Но наиболее откровенно подлинные чувства Джувейни проявляются в его описании побежденных хорезмшахов. Мухаммед часто подвергается критике. Его завоевания представлены как подготовившие почву для монгольского вторжения (I, 52), в особенности его походы против каракитаев, которые он предпринял, не обратив внимания на предупреждение, что этот народ представлял собой «великую стену» между мусульманами и опасным врагом, а поэтому его следовало оставить в покое (II, 79 и 89).
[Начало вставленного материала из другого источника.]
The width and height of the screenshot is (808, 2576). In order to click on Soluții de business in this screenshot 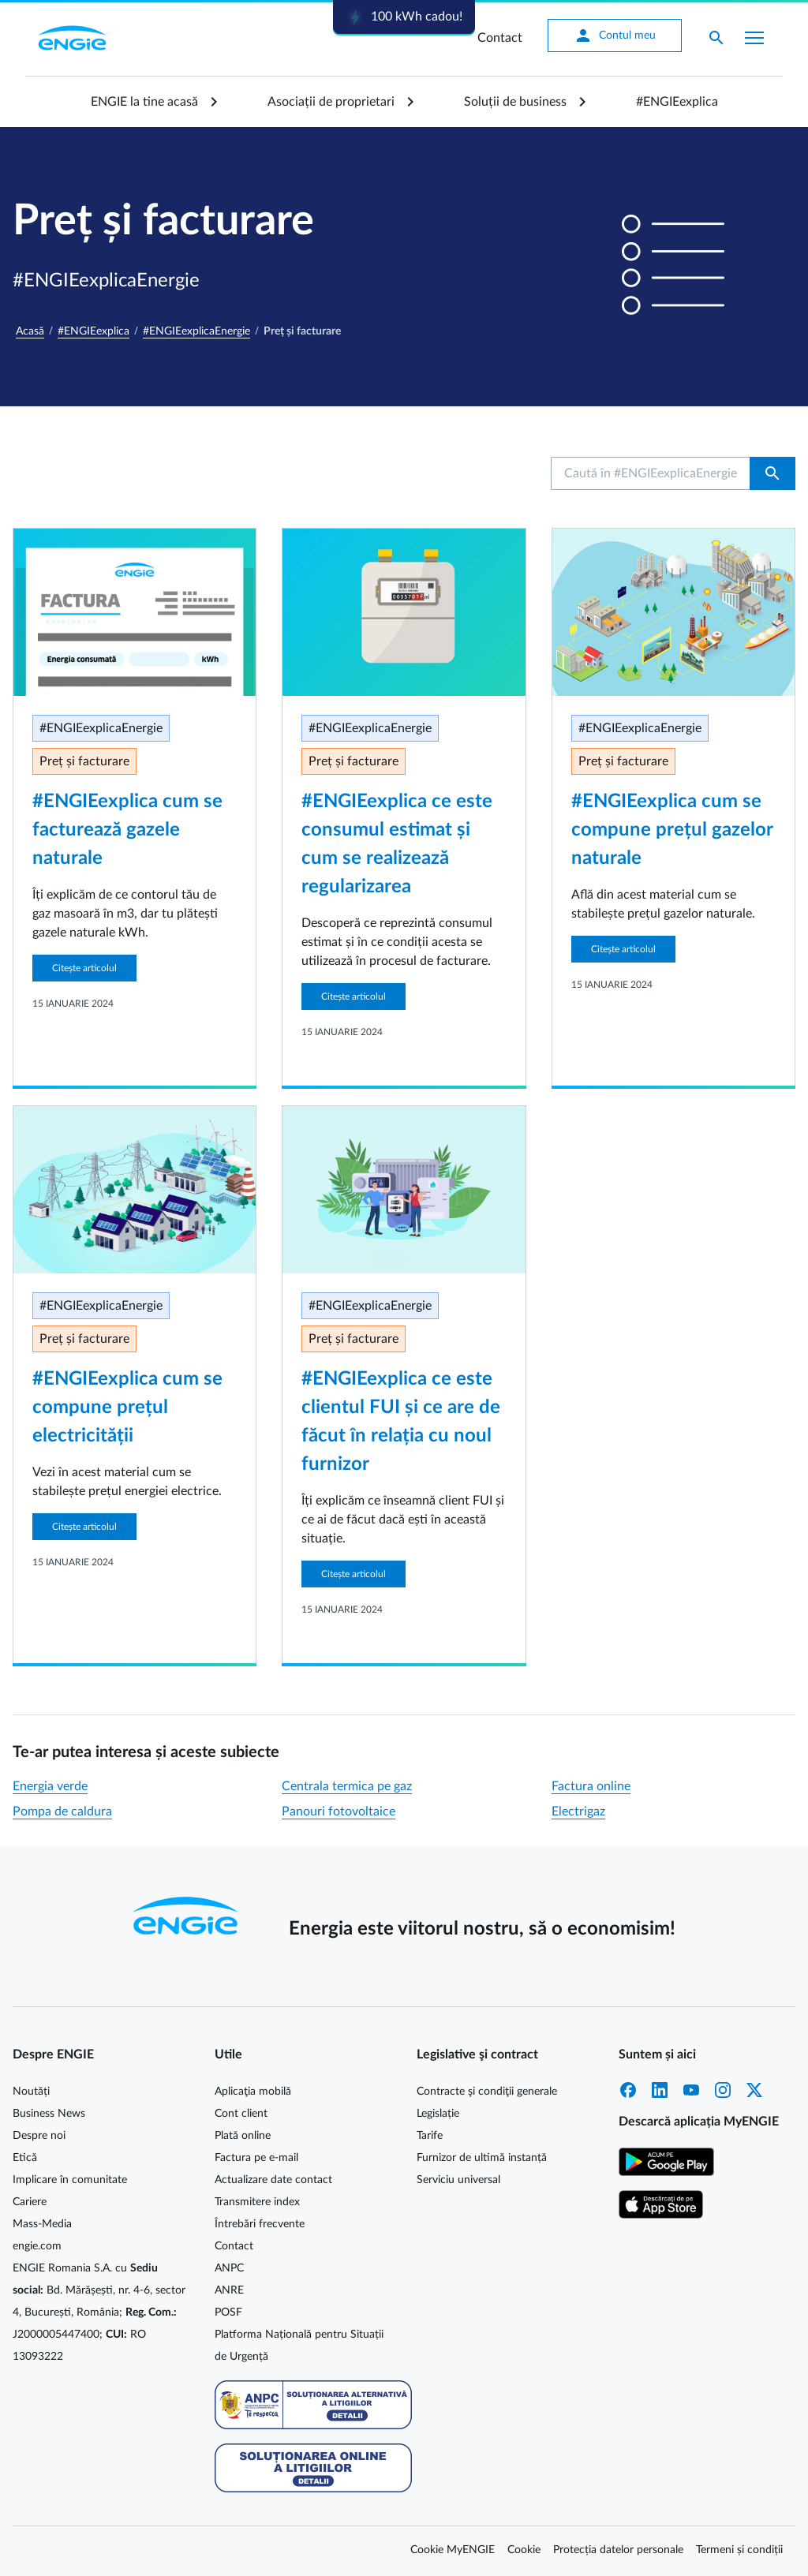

Убрав с пути монгольского вторжения все преграды, он сделал это вторжение неотвратимым, приказав убить послов Чингисхана (I, 61). Когда буря в конце концов разразилась, он поддается панике и решает рассеять свои силы и искать спасения в бегстве; и его сын Джелал ад-Дин произносит речь, в которой отчаянно протестует против этой трусливой политики и вызывается сам повести войска против захватчика (II, 127). Словом, Мухаммед обвиняется в том, что без необходимости спровоцировал монгольское вторжение и самым постыдным образом не сумел отразить его. Таким образом, позиция Джувейни — это позиция разочарованного сторонника; и только сторонник мог написать, что сердце ислама было разбито и сами камни плакали кровавыми слезами из-за смерти Мухаммеда (II, 117).
10
E. Denison Ross, The Persians, 128.
11
A Literary History of Persia, III, 68.
12
Перевод всего этого отрывка см. в Browne, A Literary History of Persia, II, 427-428.
13
«Татарские дьяволы» (II, 133) и «чуждые религии» (II, 275); «их [исмаилитов] Маулана... стал рабом ублюдков» (III, 141).